Посреди пристани я увидел каменный мол. Он был предназначен для сухогрузов, однако теперь там стояла на якоре только пара довольно убогих рыбацких лодок. Они имели откровенно немореходный вид. Я направился к молу. Я ещё и хрипло орал при этом слова песни, которой не пел в последние дни ещё ни разу:
— Правь, Британия, морями!
Привлеченные моим пением, на набережную набежали малайцы и китайцы. Они отчаянно жестикулировали, и их коричневые и желтые тела блестели в солнечном свете. Они носили разноцветные набедренные повязки и саронги, и широкополые шляпы кули, сплетенные из пальмовых листьев, скрывали их лица. Я даже слышал, как они оживленно лопотали.
Я засмеялся. Лодка уткнулась в причал. Попытался встать и обратить к удивительным созданиям моей фантазии хотя бы одно слово. Вероятно, я чувствовал себя чем-то вроде Бога-Творца. Обратить к чадам своим речь было последнее, на что я ещё был способен.
Я раскрыл рот и распростер руки.
— Друзья мои…
И мое изголодавшееся тело предало меня. Я рухнул на спину в лодку и ударился плечом в пустую канистру из-под бензина, где хранил питьевую воду.
Раздалось несколько возгласов на пиджин-инглиш, и коричневая фигура в пятнистых белых шортах спрыгнула в лодку, которая теперь сильно закачалась и вышибла последние искры рассудка из моей головы.

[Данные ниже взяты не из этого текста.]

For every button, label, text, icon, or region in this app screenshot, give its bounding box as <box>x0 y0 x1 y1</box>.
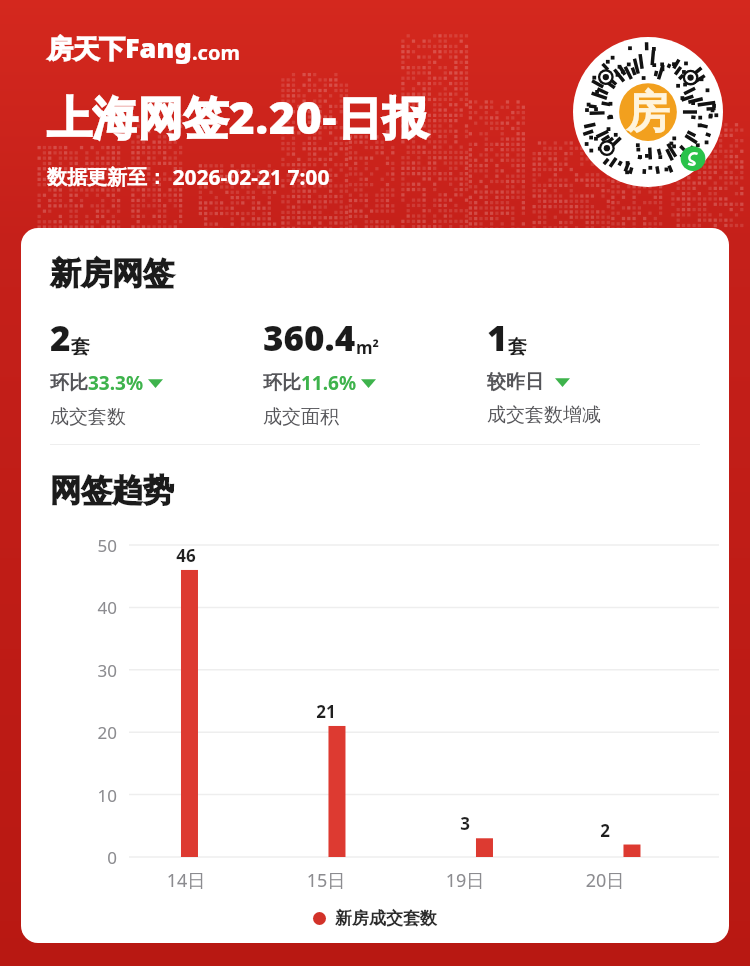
staticText: 2026-02-21 7:00 <box>167 163 330 192</box>
staticText: 成交面积 <box>263 405 339 429</box>
staticText: 较昨日 <box>487 370 544 394</box>
staticText: Fang <box>125 29 192 66</box>
staticText: 房天下 <box>47 33 125 66</box>
staticText: 新房网签 <box>50 254 174 293</box>
staticText: 15日 <box>292 868 360 893</box>
staticText: 2 <box>50 314 71 362</box>
staticText: 14日 <box>152 868 220 893</box>
staticText: m² <box>356 336 380 359</box>
staticText: 上海网签2.20-日报 <box>47 86 428 147</box>
staticText: 新房成交套数 <box>335 908 437 929</box>
staticText: 网签趋势 <box>50 471 174 510</box>
staticText: 环比 <box>50 371 88 395</box>
staticText: 30 <box>81 659 117 682</box>
staticText: 1 <box>487 314 508 362</box>
staticText: 3 <box>443 812 487 835</box>
staticText: 21 <box>304 700 348 723</box>
staticText: 2 <box>583 819 627 842</box>
staticText: 房 <box>626 85 670 140</box>
staticText: 33.3% <box>88 370 144 396</box>
staticText: 成交套数增减 <box>487 403 601 427</box>
staticText: 数据更新至： <box>47 165 167 190</box>
staticText: 环比 <box>263 371 301 395</box>
staticText: 40 <box>81 596 117 619</box>
staticText: .com <box>192 39 240 66</box>
staticText: 360.4 <box>263 314 356 362</box>
staticText: 套 <box>508 335 527 359</box>
staticText: 20 <box>81 721 117 744</box>
staticText: 套 <box>71 335 90 359</box>
button[interactable]: 扫码打开小程序 <box>573 37 723 187</box>
staticText: 50 <box>81 534 117 557</box>
staticText: 46 <box>164 544 208 567</box>
staticText: 20日 <box>571 868 639 893</box>
staticText: 成交套数 <box>50 405 126 429</box>
staticText: 19日 <box>431 868 499 893</box>
staticText: 0 <box>81 846 117 869</box>
staticText: 10 <box>81 784 117 807</box>
staticText: 11.6% <box>301 370 357 396</box>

Белые зубы скалились в широкой улыбке.
— Теперь-то вы о'кэй, cap!
— Этого не может быть, — сказал я.
— И все, все теперь-то о'кэй, cap. И меня окутала красноватая тьма. В открытой лодке я предполагал одолеть свыше тысячи миль от Австралии. Я сделал едва ли две сотни и большинство из них — в неверном направлении.
Было 3 мая 1941 года. Я провел на море примерно сто пятьдесят часов. Разрушение Сингапура Третьим Флотом имперской Японии произошло три месяца назад.
Глава 2
Разрушение Сингапура
То, что разрушили японцы, было своего рода утопией.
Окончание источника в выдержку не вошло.